Le costaba mucho respirar. Tenía múltiples fracturas en su cráneo, su tabique
destrozado, sus pómulos destruidos, un tímpano herido, sus ojos comprometidos,
cuatro costillas fisuradas y sus partes íntimas muy lastimadas.
Mauricio acompaño la
lenta recuperación física de su novia. Ella pudo salvar su vista pero perdió la
audición de un oído. Sin embargo esa pérdida fue la menos penosa de todas.

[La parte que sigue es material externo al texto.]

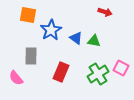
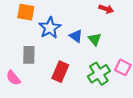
green triangle: (94, 41) -> (95, 39), turned 40

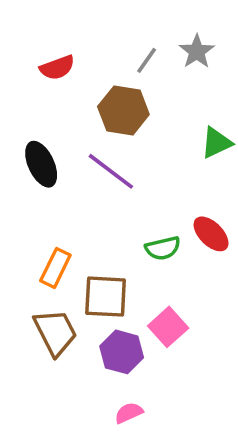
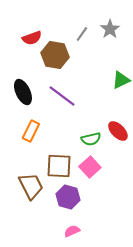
brown hexagon: (123, 111) -> (55, 55), moved
orange rectangle: (55, 268) -> (31, 131), moved
pink square: (168, 327) -> (90, 167), moved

Cuando les dijeron que Claudia no iba a poder quedar embarazada, sintieron que
ese mucho alto, fornido y de gorro negro, les había arrebatado demasiado.
En cuanto al perpetrador,
la noche se lo devoró y nada se supo de él. Estaba ahí afuera, libre, impune,
listo para atacar de nuevo, si es que ya no lo había hecho.
La recuperación
física de Claudia demandó cuatro meses de internación, pero recuperar su mente
y su espíritu, si es que acaso no son la misma cosa, le iba a llevar más
tiempo.
Casi no hay rastros
de la antigua Claudia Telerman. No hay vida en sus ojos, no hay fuego en sus
palabras. Sus manos, que antes buscaban ansiosas las manos de Mauricio, ya no
lo hacían. Todo el daño recibido y la impunidad de su atacante lograron
extinguir los gestos de su personalidad. Escuchar que diga una palabra era todo
un evento.
Los médicos le
decían que debía tener paciencia, pero la paciencia no es la socia ideal para
el odio.
No tenía ganas de
recibir visitas, ni de familiares ni de amigos. Qué iba a decirles. Y tampoco
tenía ganas de que se compadezcan de ella, de lo que le hicieron y de lo que le
quitaron.
Mauricio la lleva
tres veces por semana a rehabilitación y a una visita semanal al psiquiatra.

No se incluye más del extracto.